Input material below:
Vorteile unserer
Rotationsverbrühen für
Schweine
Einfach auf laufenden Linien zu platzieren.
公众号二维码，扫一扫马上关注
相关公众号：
End of Input material.
Input material below:
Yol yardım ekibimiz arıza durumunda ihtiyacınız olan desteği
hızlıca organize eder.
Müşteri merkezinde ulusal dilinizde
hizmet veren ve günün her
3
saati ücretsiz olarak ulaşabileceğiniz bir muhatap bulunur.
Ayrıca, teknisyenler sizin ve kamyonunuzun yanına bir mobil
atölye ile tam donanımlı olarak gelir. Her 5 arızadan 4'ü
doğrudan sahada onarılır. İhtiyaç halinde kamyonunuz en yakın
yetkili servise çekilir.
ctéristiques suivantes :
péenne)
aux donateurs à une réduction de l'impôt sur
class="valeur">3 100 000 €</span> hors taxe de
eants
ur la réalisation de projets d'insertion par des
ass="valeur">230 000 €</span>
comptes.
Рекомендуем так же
End of Input material.
Input material below:
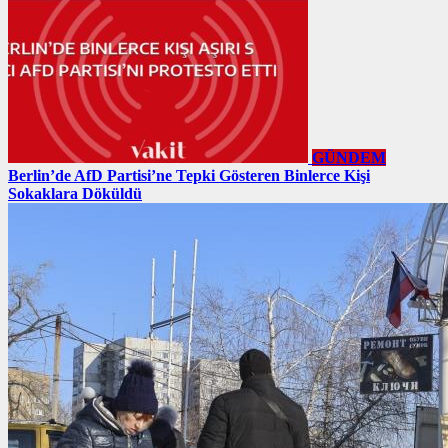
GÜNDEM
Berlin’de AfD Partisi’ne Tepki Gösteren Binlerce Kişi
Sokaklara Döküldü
End of Input material.
→ Work request:
Your answer should be one number: the count of lines in the records above that contain "valeur".

→ Result for this task:
2